Updated: Apr 17, 2019
Original Article Published In NATURAL AWAKENINGS RHODE ISLAND: https://issuu.com/mcary/docs/2018-03_rina
Kitchadi, pronounced kich-ah-dee and sometimes spelled khichari or khichdi, has long been used to nourish babies and the elderly, the sick and the healthy during special times of detox, cleansing and deep spiritual practice. A simple, porridge-like blend of mung beans and rice, kitchadi is often referred to as the Indian comfort food. But, perhaps contrary to the Western idea of comfort food or even health food, kitchadi has many nourishing and cleansing benefits.
To be called kitchadi, the rice has to be cooked with a legume. Traditionally, that legume was split yellow mung dahl beans. These are the only legumes that are classified as “vata balancing” in Ayurveda. This means that, unlike every other type of beans or lentils, they will not produce any intestinal gas.
Khichdi is a wholesome meal that has the perfect balance of nutrients. The combination of rice, lentils and ghee provides you with carbohydrates, proteins, dietary fiber, Vitamin C, calcium, magnesium, phosphorus and potassium. Many people also add vegetables to enhance its nutritional value.
Rice, like most grains, is very low in the amino acid lysine. As a result, eating grains alone will cause a protein deficiency. Legumes and lentils, on the other hand, have lots of lysine, but they are generally low in methionine, tryptophan and cystine. Fortunately, grains are high in these three amino acids.

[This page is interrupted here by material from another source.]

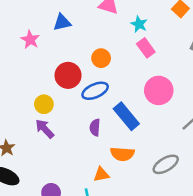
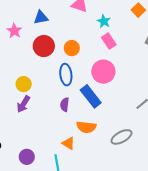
red circle: (68, 75) -> (44, 46), moved
pink circle: (159, 90) -> (103, 72), moved
blue ellipse: (95, 91) -> (66, 75), turned -75
purple arrow: (45, 129) -> (23, 104), turned -108
orange triangle: (101, 174) -> (68, 143), turned 40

So the marriage of rice and beans, as found in kitchadi, has been providing the ten essential amino acids and making complete proteins for cultures around the world for thousands of years. For cultures that have subsisted on a plant-based diet, this marriage is often what allows their diet to be nutritionally sustainable.
Recipe for Kitchadi
1 cup split yellow mung dahl*
½ cup long grain white (basmati) rice
1/2 inch fresh ginger root
1 tsp of each turmeric powder, cumin powder and coriander powder
3 cloves, 4 whole pepper corns
Salt to taste
1 small handful chopped fresh cilantro leaves
4-6 cups of water (depending how soupy the consistency one prefers)
1. Wash split yellow mung beans and rice together changing the water three times.
2. In a large pot, add dahl and rice, water, ghee and all the spices and salt.
3. Boil for 10 minutes on high heat.
4. Turn heat to low, cover pot and continue to cook until dahl and rice become soft (about 20-25 minutes). Some more warm water can be added for a soupy consistency.
5. The cilantro leaves can be added just before serving.
6. Serve hot with some extra ghee and few lime juice drops.
*Split yellow mung dal beans are available at Asian or Indian grocery stores, or online as well. Different spellings include mung dahl/dal, moong daal(these all look yellow), split mung (green, as it’s not skinned).